1.BÖLÜM "KARA GÜN"

149 12 36
                                    

Yeni Bir Kurguyla Buradayız. Tüm İçtenliğimle Yazıyorum Bu Hikayeyi,
Çünkü Gerçekliklerle Dolu Bir Hikaye. Bende Neden Bunu Sizle Paylaşmayayım Dedim ve Başladım yazmaya.

Güzel okumalar !

-AWGER KONAĞI

Kara bulutlar acıyı, huzursuzluğu temsil edermiş Şark'ta. (Doğu) Alışıktır Şark'ın insanı huzursuzluğa, acıya. Kara bulutlar kimin hanesini işgal ederse o gün dökülür tüm kadınların dudaklarından ölüm ağıdı. Bu günde tüm ağıtlar AWGER konağı içindi. Acı, acıdır büyük küçük fark etmez. AWGER konağı tüm acılara şahit olmuş sayılı konaklardan bir tanesiydi. Çok ölüm gördü duvarları, çok ağıda şahit oldu insanları. Bu seferki acı, acıdan öte bir şeydi.

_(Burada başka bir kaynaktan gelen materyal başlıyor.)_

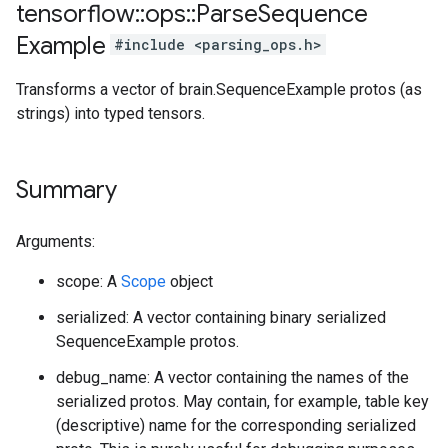
tensorflow
::
ops
::
Parse
Sequence
Example
#include <parsing_ops.h>
Transforms a vector of brain.SequenceExample protos (as
strings) into typed tensors.
Summary
Arguments:
scope: A
Scope
object
serialized: A vector containing binary serialized
SequenceExample protos.
debug_name: A vector containing the names of the
serialized protos. May contain, for example, table key
(descriptive) name for the corresponding serialized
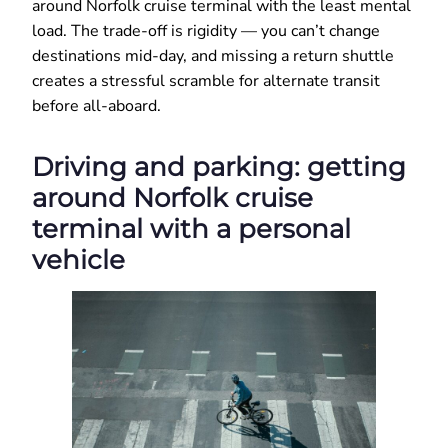
around Norfolk cruise terminal with the least mental
load. The trade-off is rigidity — you can’t change
destinations mid-day, and missing a return shuttle
creates a stressful scramble for alternate transit
before all-aboard.
Driving and parking: getting
around Norfolk cruise
terminal with a personal
vehicle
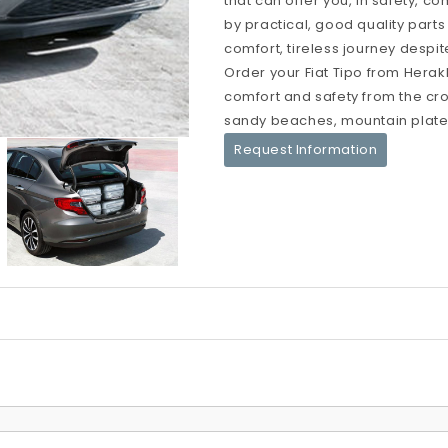
that can offer you, in safety, c
by practical, good quality parts
comfort, tireless journey despit
Order your Fiat Tipo from Herakl
comfort and safety from the crow
sandy beaches, mountain platea
Request Information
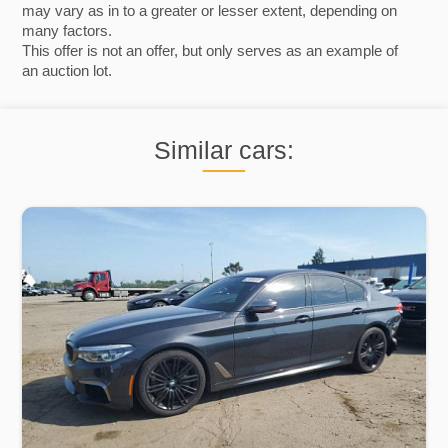
may vary as in to a greater or lesser extent, depending on
many factors.
This offer is not an offer, but only serves as an example of
an auction lot.
Similar cars:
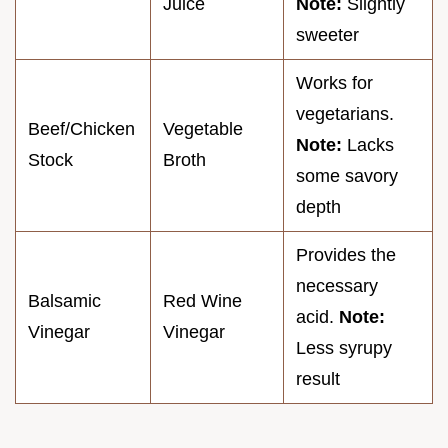
Juice
Note:
Slightly
sweeter
Works for
vegetarians.
Beef/Chicken
Vegetable
Note:
Lacks
Stock
Broth
some savory
depth
Provides the
necessary
Balsamic
Red Wine
acid.
Note:
Vinegar
Vinegar
Less syrupy
result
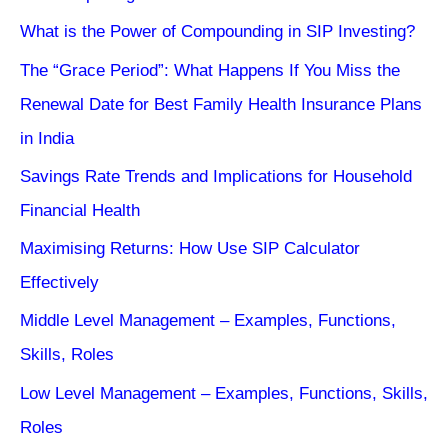
What is the Power of Compounding in SIP Investing?
The “Grace Period”: What Happens If You Miss the
Renewal Date for Best Family Health Insurance Plans
in India
Savings Rate Trends and Implications for Household
Financial Health
Maximising Returns: How Use SIP Calculator
Effectively
Middle Level Management – Examples, Functions,
Skills, Roles
Low Level Management – Examples, Functions, Skills,
Roles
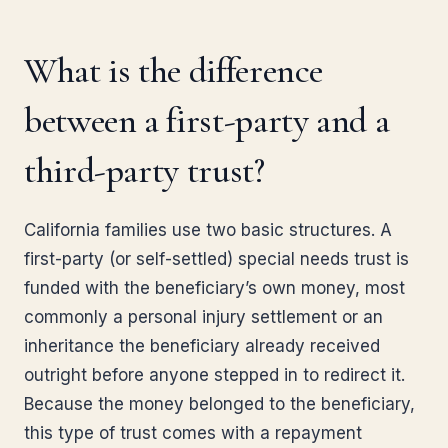
What is the difference
between a first-party and a
third-party trust?
California families use two basic structures. A
first-party (or self-settled) special needs trust is
funded with the beneficiary’s own money, most
commonly a personal injury settlement or an
inheritance the beneficiary already received
outright before anyone stepped in to redirect it.
Because the money belonged to the beneficiary,
this type of trust comes with a repayment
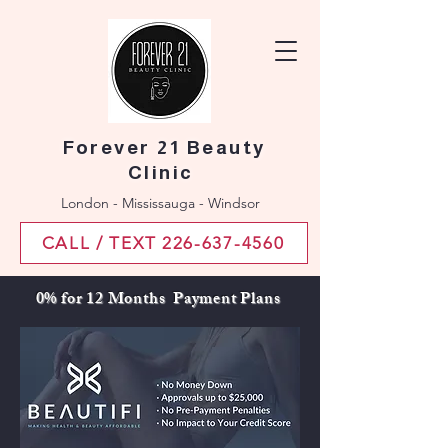
Forever 21 Beauty
Clinic
London - Mississauga - Windsor
CALL / TEXT 226-637-4560
0% for 12 Months Payment Plans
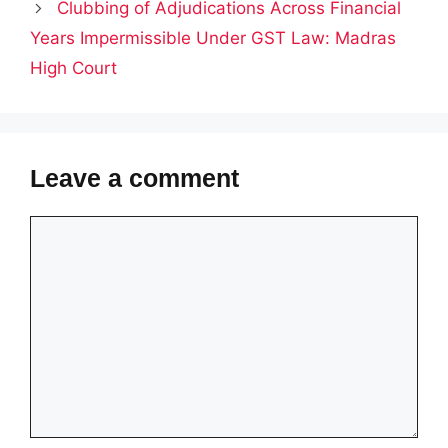
Clubbing of Adjudications Across Financial
Years Impermissible Under GST Law: Madras
High Court
Leave a comment
Comment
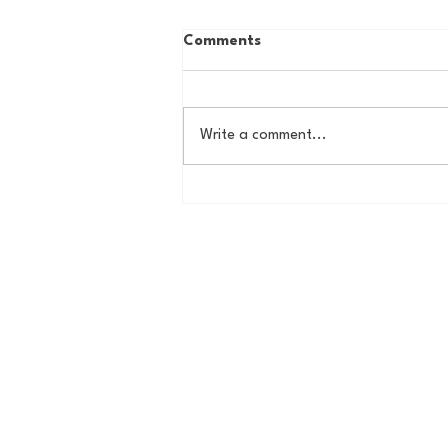
Comments
Write a comment...
Country Roads, Big
Storylines: Getting Ready
for Giants Training Camp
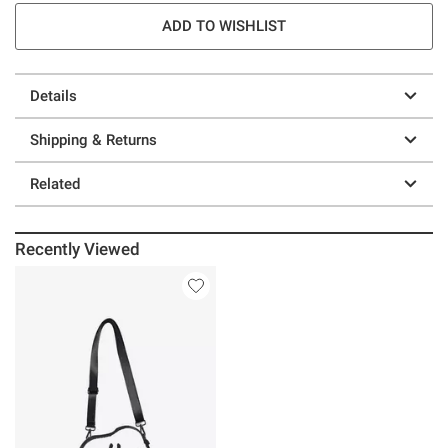
ADD TO WISHLIST
Details
Shipping & Returns
Related
Recently Viewed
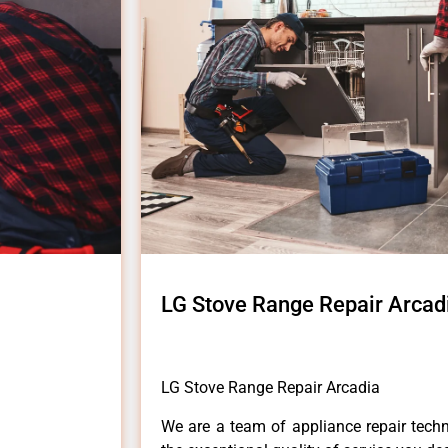
LG Stove Range Repair Arcad
LG Stove Range Repair Arcadia
We are a team of appliance repair techn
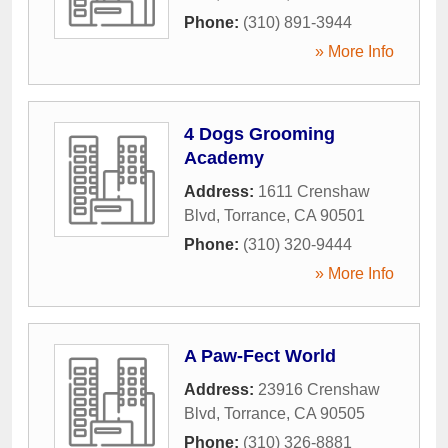
Phone:
(310) 891-3944
» More Info
4 Dogs Grooming
Academy
Address:
1611 Crenshaw
Blvd
,
Torrance
,
CA
90501
Phone:
(310) 320-9444
» More Info
A Paw-Fect World
Address:
23916 Crenshaw
Blvd
,
Torrance
,
CA
90505
Phone:
(310) 326-8881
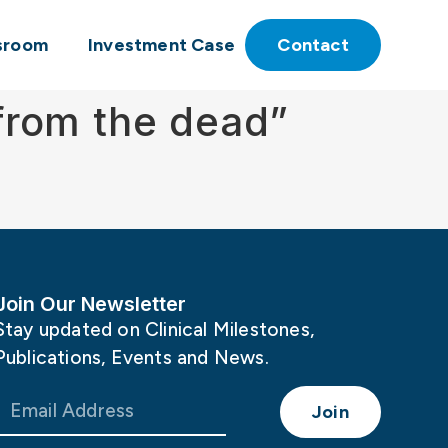
sroom
Investment Case
Contact
 from the dead”
Join Our Newsletter
Stay updated on Clinical Milestones,
Publications, Events and News.
Join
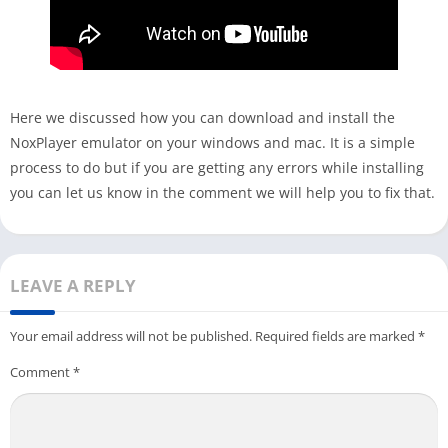
Here we discussed how you can download and install the
NoxPlayer emulator on your windows and mac. It is a simple
process to do but if you are getting any errors while installing
you can let us know in the comment we will help you to fix that.
LEAVE A REPLY
Your email address will not be published.
Required fields are marked
*
Comment
*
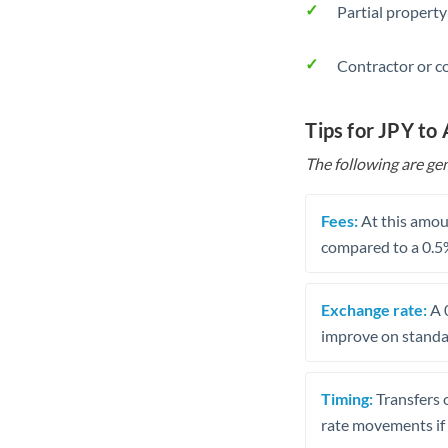
Partial property
Contractor or c
Tips for JPY to
The following are gen
Fees:
At this amoun
compared to a 0.5
Exchange rate:
A 0
improve on standar
Timing:
Transfers 
rate movements if 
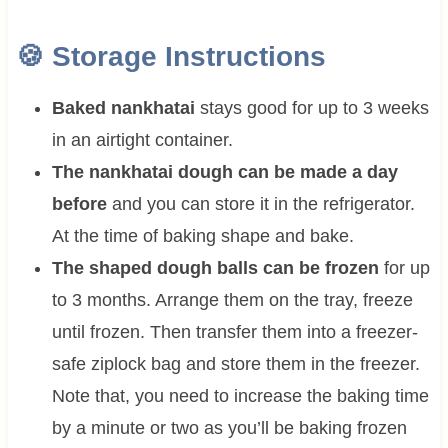
🍪 Storage Instructions
Baked nankhatai
stays good for up to 3 weeks
in an airtight container.
The nankhatai dough can be made a day
before
and you can store it in the refrigerator.
At the time of baking shape and bake.
The shaped dough balls can be frozen
for up
to 3 months. Arrange them on the tray, freeze
until frozen. Then transfer them into a freezer-
safe ziplock bag and store them in the freezer.
Note that, you need to increase the baking time
by a minute or two as you’ll be baking frozen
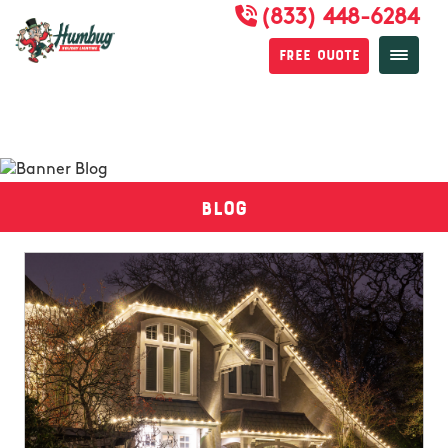
(833) 448-6284
Free Quote
Blog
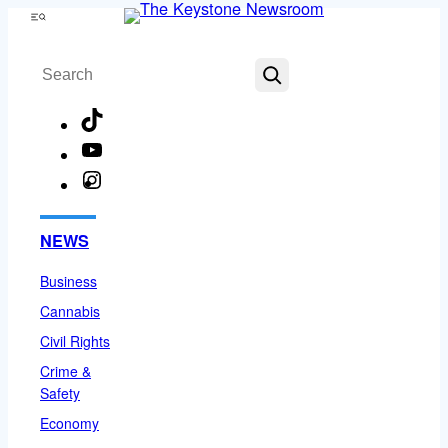
Skip
Menu
to
Search
content
TikTok
YouTube
Instagram
Facebook
NEWS
Business
Cannabis
Civil Rights
Crime &
Safety
Economy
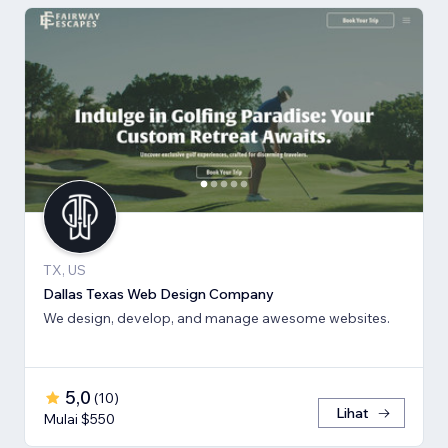
TX, US
Dallas Texas Web Design Company
We design, develop, and manage awesome websites.
5,0
(
10
)
Lihat
Mulai $550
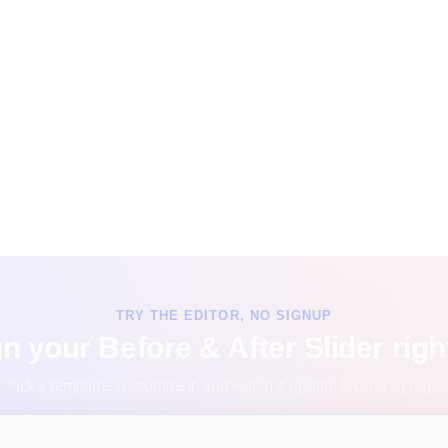
TRY THE EDITOR, NO SIGNUP
n your Before & After Slider righ
Pick a template, customize it, and watch it update live, no signup.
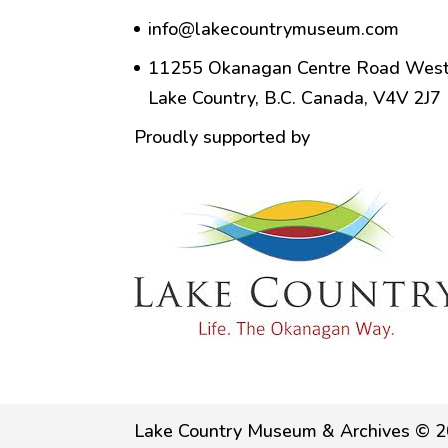
info@lakecountrymuseum.com
11255 Okanagan Centre Road West
Lake Country, B.C. Canada, V4V 2J7
Proudly supported by
Lake Country Museum & Archives © 2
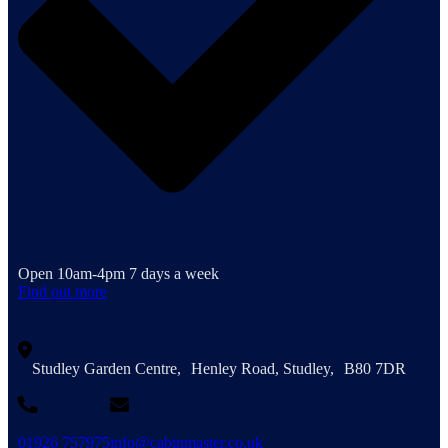
Open 10am-4pm 7 days a week
Find out more
Studley Garden Centre, Henley Road, Studley, B80 7DR
01926 757975
info@cabinmaster.co.uk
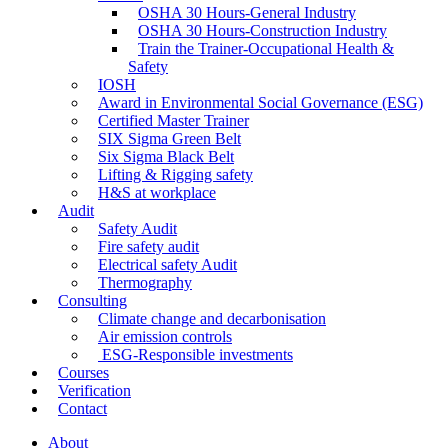
OSHA 30 Hours-General Industry
OSHA 30 Hours-Construction Industry
Train the Trainer-Occupational Health &
Safety
IOSH
Award in Environmental Social Governance (ESG)
Certified Master Trainer
SIX Sigma Green Belt
Six Sigma Black Belt
Lifting & Rigging safety
H&S at workplace
Audit
Safety Audit
Fire safety audit
Electrical safety Audit
Thermography
Consulting
Climate change and decarbonisation
Air emission controls
ESG-Responsible investments
Courses
Verification
Contact
About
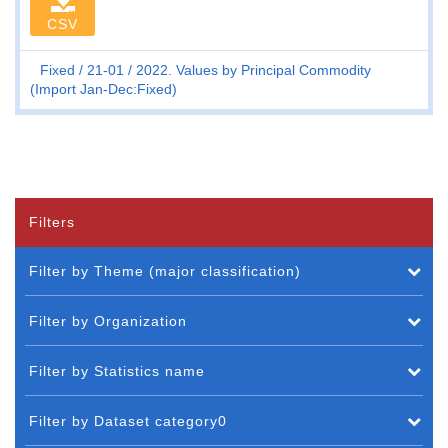
CSV
Fixed
21-01
2022. Values by Principal Commodity
(Import Jan-Dec:Fixed)
Filters
Filter by Theme (major classification)
Filter by Organization
Filter by Statistics name
Filter by Dataset category0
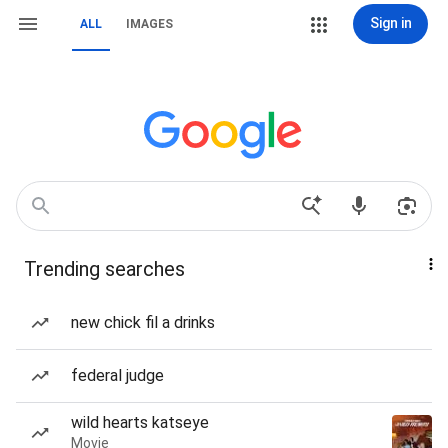
Sign in
ALL
IMAGES
Trending searches
new chick fil a drinks
federal judge
wild hearts katseye
Movie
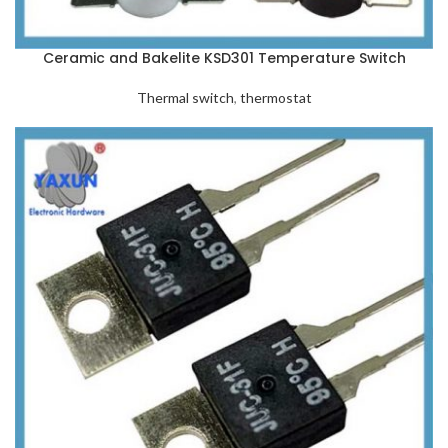
Ceramic and Bakelite KSD301 Temperature Switch
Thermal switch
,
thermostat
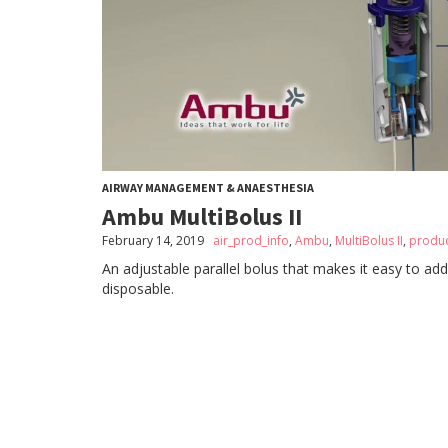
AIRWAY MANAGEMENT & ANAESTHESIA
Ambu MultiBolus II
February 14, 2019
air_prod_info
,
Ambu
,
MultiBolus II
,
produc
An adjustable parallel bolus that makes it easy to add
disposable.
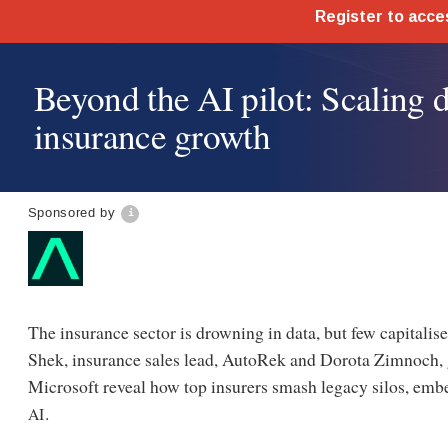
Beyond the AI pilot: Scaling d
insurance growth
Sponsored by
The insurance sector is drowning in data, but few capitalise 
Shek, insurance sales lead, AutoRek and Dorota Zimnoch, gl
Microsoft reveal how top insurers smash legacy silos, emb
.
AI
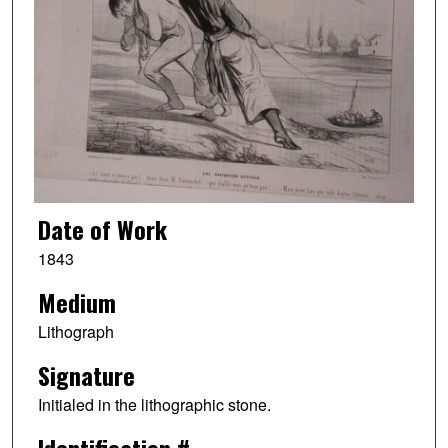
Date of Work
1843
Medium
Lithograph
Signature
Initialed in the lithographic stone.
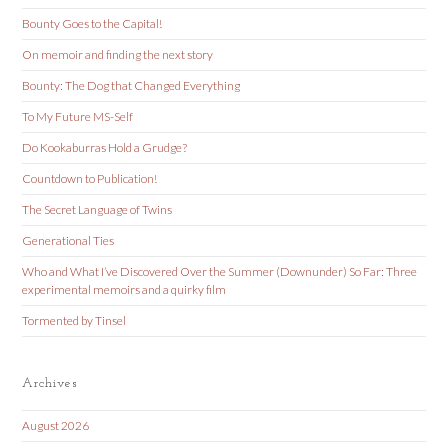
Bounty Goes to the Capital!
On memoir and finding the next story
Bounty: The Dog that Changed Everything
To My Future MS-Self
Do Kookaburras Hold a Grudge?
Countdown to Publication!
The Secret Language of Twins
Generational Ties
Who and What I’ve Discovered Over the Summer (Downunder) So Far: Three
experimental memoirs and a quirky film
Tormented by Tinsel
Archives
August 2026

Bu seferki acı Cihan ağanın acısıydı.

Van, Bitlis, Şırnak, Hakkâri, Diyarbakır, Kars salınmıştı tüm ŞARK'a kara haber. Hanımağaları ölmüştü. Ruhu kadife gibi olan, iyiliği kalbinde taşıyan, binlerce insana hane açan. Dökülmüştü tüm şarkın kadınları; Şarkın kalbi AWGER konağına. Konakların, ağaların arabaları tüm Bitlis'i ele geçirmişti. Adım atılacak yer yoktu.

Ağıt döken kurumuş dudaklar tuzlu gözyaşları ile  ıslanıyordu.

Döküldü Awzem Hanımın dudaklarında bir ağıt. "Tu  bûka mirî yî? Te Rojhilat wek çiyayekî li pişt xwe hişt? Bira hemû Bitlîs qurbana porekî be. (Öldün mü gelin? Bıraktın mı dağ gibi arkanda duran Doğuyu. Saç teline kurban olsun tüm Bitlis.)"

Awzem Hanım feryatlar içinde ağıdına yaktı. Siyah peçesiyle göz yaşlarını sildi. Elindeki silahı havaya kaldırdı. Bir kaç el AWGER konağının üzerine sıktı. Karga topluluğu konağın üzerinde dağılmaya başladı, parçalandı,yıkıldı."Ji wan re bêje ku Ewzem xanim wê bibe mirina eywana qederê. Xwîna bûka xwe nade erdê, te li Rojhilatê nahêle. De were, here ji min re bêje. Awzem HEAVY bi êş tê. (Söyleyin onlara Awzem hanım YAZGI  konağının eceli olacakmış. Gelininin kanını yerde koymayacak sizi Şark'ta barındırmayacakmış. De hayde gidin söyleyin. Awzem AGİR can yakmaya geliyor.)"

Awzem Hanımın içi soğumuyordu. Yazgı konağı ondan ilk kocasını sonrada gelinin almıştı. Ciğerindeki, yüreğindeki alevler almıştı başını dağılıyordu. Tüm vücuduna, tüm damarlarına. Bilirlerdi Awzem Hanımın kudretini, bir dediğinin iki edilmediğini. Bundan 5 yıl önce alamamıştı hıncını ama bu gün gelininin kanını yerde koymayacaktı. Cihan Ağanın, oğlunun canını yakmalarına bir kere izin vermişti. Bir daha katiyen izin vermeyecekti buna. Onlar ŞARK'IN hanımağasının göz yaşına dahi merhamet etmeden kıymışlardı canına. Awzem Hanımda bu gün kimsenin göz yaşına bakmayacak, çoluğu çocuğu var  demeyecek hepsinin canını yakacaktı.

Yüzden fazla araba dizilmişti AWGER konağının tahta kapısının önüne. Bir çift kelamı yeterdi Awzem Hanımın.

Elindeki silahı sıkı sıkı kavradı, açık tahta kapıdan ayağını dışarı attı. "Dönemezsem kanın yerde kalmamıştır bûke. Ve bu AWGER konağının şenlik, bayram günüdür." Döküldü dudaklarından fısıltı halindeki kelimeler. Seslendi yüzlerce arabaya.
"De were, xwîna me li erdê namîne. ( De hayde kanımız yerde kalmayacak.)"

Tek komutuyla bindi yüzlerce adam arabaya. Onlar sanki ŞARK'IN kalbi ölmüşcesine öfkeliydi YAZGI konağına. Urafa'nın kopacak fırtınalardan, düşecek yıldırımdan haberi yoktu.